Taxonomic analysis of all samples showed between 1 and 96% of the reads classifying as human. As expected, the presence of human reads was higher for samples with high CT values (Figure 5C). Interestingly, samples 4544 and 4688, for which most of the reads were identified as Primate Bocaparvovirus 1 and Human orthopneumovirus, respectively, with the multi-virus panels, showed no detection of those two viruses after capture with the Twist SARS-CoV-2 Panel. Indeed, 95% of the sample 4544 data matched the human database, and 75% for sample 4688. However, we detected SARS-CoV-2 reads from sample 4688, covering 27% of the entire viral genome, confirming the presence of the virus in this sample. These results suggests high specificity of the Twist SARS-CoV-2 probes to capture the virus. Even though these two samples contained an abundance of other viruses, these probes managed not only to avoid capturing them but also to specifically capture the SARS-CoV-2 reads present in sample 4688. We also observed the presence of bacteria in all samples, between 0.01% and 64%. As shown previously, samples with a high percentage of bacteria did not have a predominant phylum or species, but a mixture of dozens of different species.
Arbor SARS-CoV-2 Panel
Holmes et al. [12] demonstrated the advantages of double capture when the target genome within samples is scarce.
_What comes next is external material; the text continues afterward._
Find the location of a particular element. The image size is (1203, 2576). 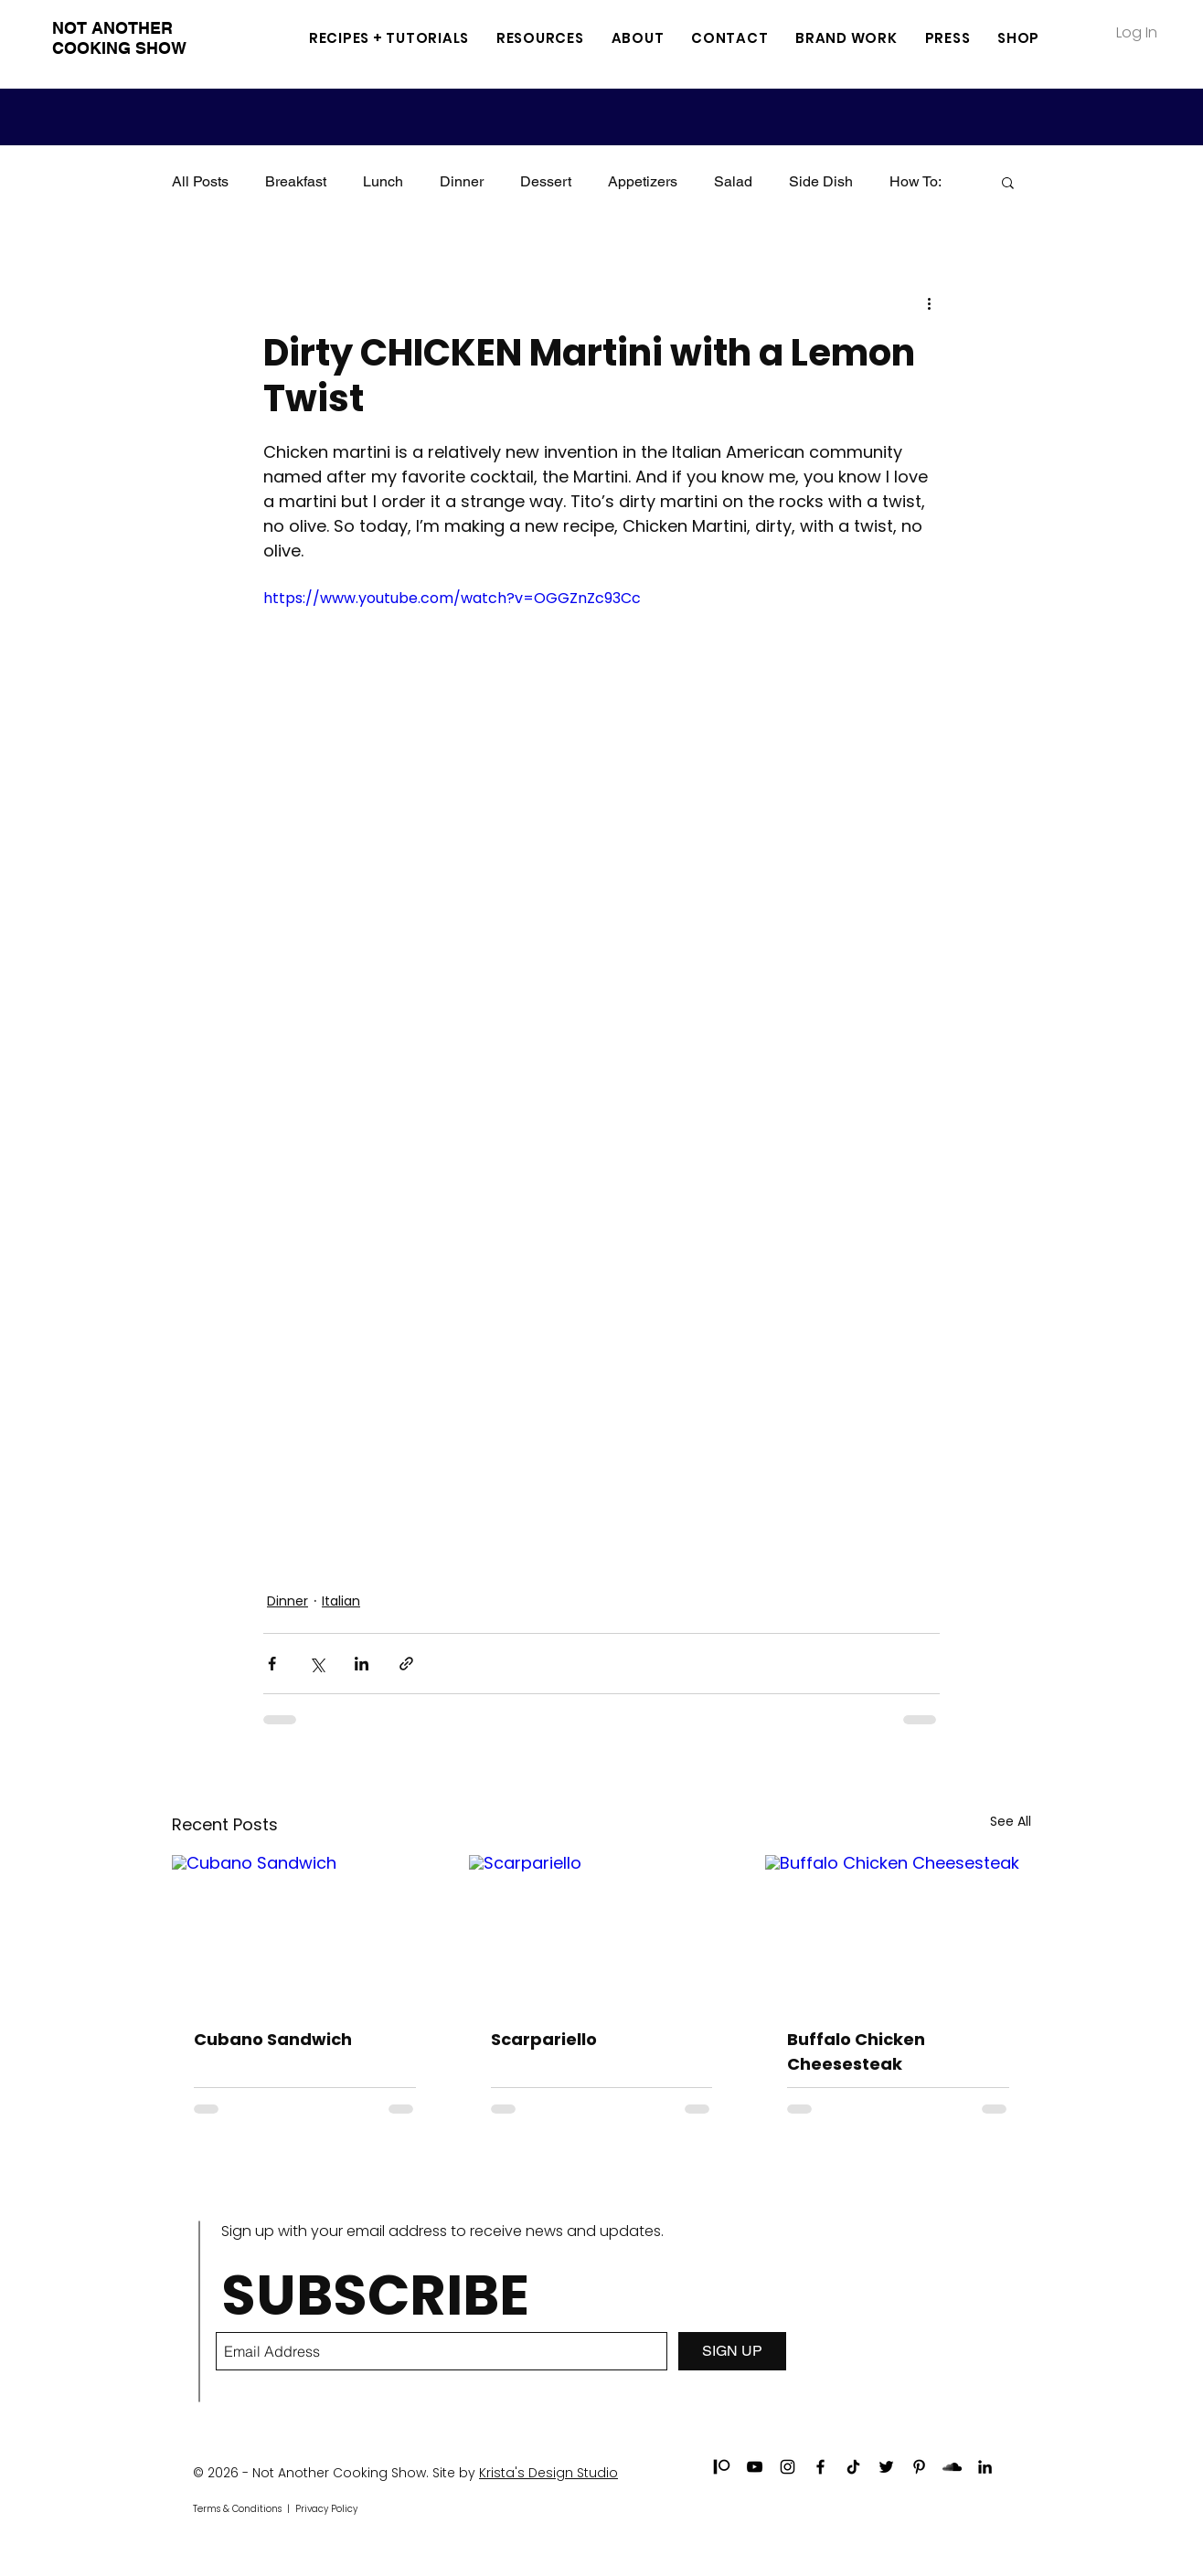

We performed a double capture of our samples using this panel, as recommended by the manufacturer. Globally, this panel showed the best percentage of on-target reads of all panels tested, reaching up to 94% (Figure 4B). For almost all samples in which the virus was detected, the percentage of on-target reads was higher using the Arbor panel than the Twist panel. Moreover, the BOC results were very similar to those of the Twist SARS-CoV-2 Panel.
Taxonomic analysis showed between 0.2% and 98% reads matching the human database (Figure 5D). Although the percentage of reads classified as human was equivalent to that for the Twist SARS-CoV-2 capture panel, there was a significant drop in the percentage of reads classified as bacterial, with a maximum of 7% of reads matching the bacteria database. Concerning samples 4544 and 4688, once again, we did not capture reads corresponding to the other viruses present in these samples. These results show the efficiency of this panel to specifically capture SARS-CoV-2 virus in the presence of other viral genomes. The percentage of reads targeting the human genome was 96% for both samples, suggesting that, in the absence of the target, the probes preferentially bind to sequences of the human genome rather than those of other viral genomes present in the sample.